Wildflower
(Folkenberg Records – 2026)
Durée 40’22 – 11 Titres
A seulement vingt‑cinq ans, Loner Deer s’est imposé comme l’une des voix les plus sensibles de la scène folk contemporaine. Installé aux portes des Vosges, il façonne son univers au rythme des saisons, des lignes de crêtes et de la solitude fertile que lui offrent les paysages environnants. « Wildflowers », son nouvel album, prolonge cette relation intime avec la nature, un espace-refuge, un miroir intérieur, un terrain d’émotions simples et universelles.
Depuis ses débuts avec « Brown And Blue » en 2020, puis « The Old Pine » en 2022, l’artiste a développé une écriture dépouillée, sincère, où chaque instrument semble respirer. Guitare acoustique, harmonica, percussions organiques, bruits de pas ou de vent captés sur le vif, tout participe à une esthétique artisanale, presque tactile. Loner Deer compose comme on marche dans un sous‑bois, attentif aux détails, aux silences, aux traces laissées par les souvenirs.
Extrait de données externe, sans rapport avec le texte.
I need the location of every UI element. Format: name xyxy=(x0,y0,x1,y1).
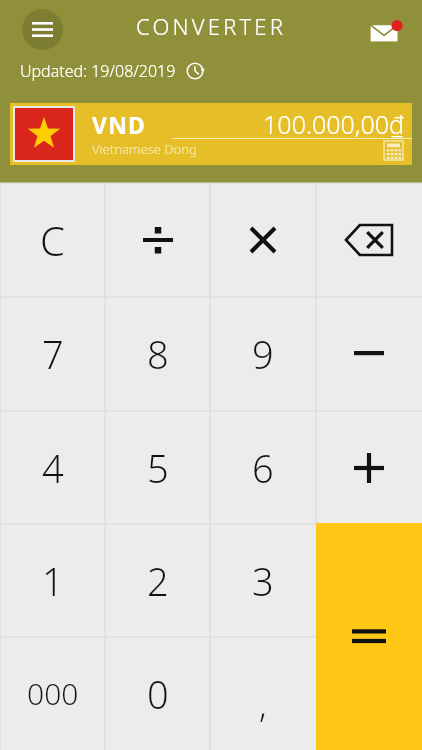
button[interactable]: 4 xyxy=(0,411,105,524)
button[interactable]: Equals xyxy=(316,523,422,750)
button[interactable]: 8 xyxy=(105,297,210,411)
staticText: , xyxy=(259,681,267,727)
staticText: Vietnamese Dong xyxy=(92,140,197,158)
button[interactable]: C xyxy=(0,183,105,297)
button[interactable]: Backspace xyxy=(316,183,422,297)
staticText: CONVERTER xyxy=(136,11,287,41)
button[interactable]: 9 xyxy=(210,297,316,411)
button[interactable]: 7 xyxy=(0,297,105,411)
button[interactable]: 2 xyxy=(105,524,210,637)
button[interactable]: Calculator xyxy=(382,139,404,161)
staticText: 000 xyxy=(27,673,79,714)
button[interactable]: VND xyxy=(10,103,412,165)
button[interactable]: 000 xyxy=(0,637,105,750)
staticText: 7 xyxy=(42,328,64,380)
button[interactable]: Menu xyxy=(22,9,63,50)
staticText: 9 xyxy=(252,328,274,380)
staticText: 100.000,00₫ xyxy=(263,107,404,141)
button[interactable]: Refresh rates xyxy=(184,60,206,82)
button[interactable]: Messages xyxy=(364,5,412,53)
staticText: 6 xyxy=(252,442,274,494)
staticText: 3 xyxy=(252,555,274,607)
staticText: VND xyxy=(92,109,147,140)
button[interactable]: 0 xyxy=(105,637,210,750)
button[interactable]: , xyxy=(210,637,316,750)
staticText: C xyxy=(40,213,65,267)
staticText: 0 xyxy=(147,668,169,720)
staticText: 1 xyxy=(42,555,64,607)
button[interactable] xyxy=(316,297,422,411)
staticText: Updated: 19/08/2019 xyxy=(20,60,176,82)
button[interactable]: 6 xyxy=(210,411,316,524)
button[interactable] xyxy=(316,411,422,524)
staticText: 2 xyxy=(147,555,169,607)
button[interactable]: 1 xyxy=(0,524,105,637)
other: Backspace xyxy=(346,225,392,255)
button[interactable]: 3 xyxy=(210,524,316,637)
staticText: 4 xyxy=(42,442,64,494)
button[interactable]: 5 xyxy=(105,411,210,524)
button[interactable] xyxy=(105,183,210,297)
button[interactable] xyxy=(210,183,316,297)
staticText: 8 xyxy=(147,328,169,380)
staticText: 5 xyxy=(147,442,169,494)
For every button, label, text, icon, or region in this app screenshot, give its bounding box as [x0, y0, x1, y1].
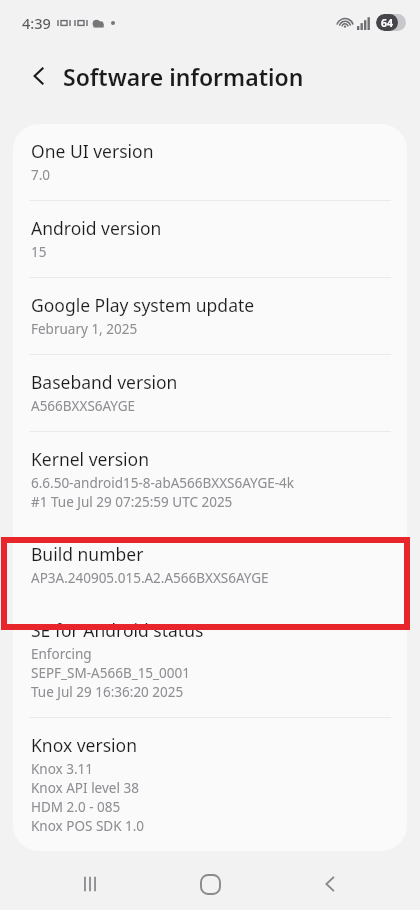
button[interactable]: Home [180, 858, 240, 910]
staticText: Android version [31, 216, 162, 240]
button[interactable]: Google Play system update [13, 278, 407, 354]
staticText: #1 Tue Jul 29 07:25:59 UTC 2025 [31, 493, 233, 511]
button[interactable]: Knox version [13, 718, 407, 851]
button[interactable]: SE for Android status [13, 603, 407, 717]
staticText: One UI version [31, 139, 154, 163]
staticText: SEPF_SM-A566B_15_0001 [31, 664, 190, 682]
staticText: Knox 3.11 [31, 760, 94, 778]
staticText: AP3A.240905.015.A2.A566BXXS6AYGE [31, 569, 269, 587]
staticText: SE for Android status [31, 618, 204, 642]
staticText: HDM 2.0 - 085 [31, 798, 121, 816]
button[interactable]: Baseband version [13, 355, 407, 431]
staticText: 7.0 [31, 166, 51, 184]
button[interactable]: Back [17, 54, 61, 98]
staticText: Enforcing [31, 645, 92, 663]
staticText: Google Play system update [31, 293, 255, 317]
staticText: Baseband version [31, 370, 178, 394]
button[interactable]: Back [300, 858, 360, 910]
staticText: Knox version [31, 733, 137, 757]
staticText: 64 [381, 16, 394, 30]
button[interactable]: Kernel version [13, 432, 407, 527]
staticText: 4:39 [22, 13, 51, 33]
staticText: Software information [63, 61, 304, 92]
button[interactable]: One UI version [13, 124, 407, 200]
staticText: Kernel version [31, 447, 149, 471]
button[interactable]: Build number [13, 527, 407, 603]
staticText: Knox API level 38 [31, 779, 139, 797]
button[interactable]: Recents [60, 858, 120, 910]
staticText: Tue Jul 29 16:36:20 2025 [31, 683, 184, 701]
staticText: 15 [31, 243, 47, 261]
staticText: February 1, 2025 [31, 320, 138, 338]
staticText: A566BXXS6AYGE [31, 397, 136, 415]
staticText: Knox POS SDK 1.0 [31, 817, 145, 835]
button[interactable]: Android version [13, 201, 407, 277]
staticText: Build number [31, 542, 144, 566]
staticText: 6.6.50-android15-8-abA566BXXS6AYGE-4k [31, 474, 295, 492]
Avec plus de cinquante millions d’écoutes cumulées, son projet a trouvé un écho international sans jamais renier son humilité. « Wildflowers » s’inscrit dans cette continuité, c’est un album pensé comme une parenthèse hors du temps, une invitation à ralentir, à regarder autour de soi, à renouer avec les émotions enfouies. Les fleurs sauvages du titre deviennent alors des symboles, les détours imprévus, les parfums d’été, les élans amoureux timides, la main tendue qui rassure.
Avec ce nouvel effort, Loner Deer signe son disque le plus abouti, le plus ample, mais aussi le plus intime. On y retrouve sa signature folk, mais enrichie d’une palette sonore plus large, où se croisent influences country, pop lumineuse et arrangements délicatement ouvragés.
Dès les premières notes, l’album installe un climat de douceur contemplative. Les chansons avancent à hauteur d’homme, sans artifice, guidées par une voix chaude et enveloppante. Loner Deer ne cherche pas l’esbroufe, il raconte, il murmure, il confie. Chaque morceau semble être une respiration, un moment suspendu où l’on se laisse porter.
Le single « Joline (You’re My Sunflower) », réinterprétation d’un titre plus ancien, illustre parfaitement cette évolution. Plus ample, plus lumineuse, la chanson mêle influences country et pop avec une élégance rare. Le clip, tourné dans une chambre de motel, renforce cette atmosphère de solitude habitée, où les rêves et les souvenirs se superposent.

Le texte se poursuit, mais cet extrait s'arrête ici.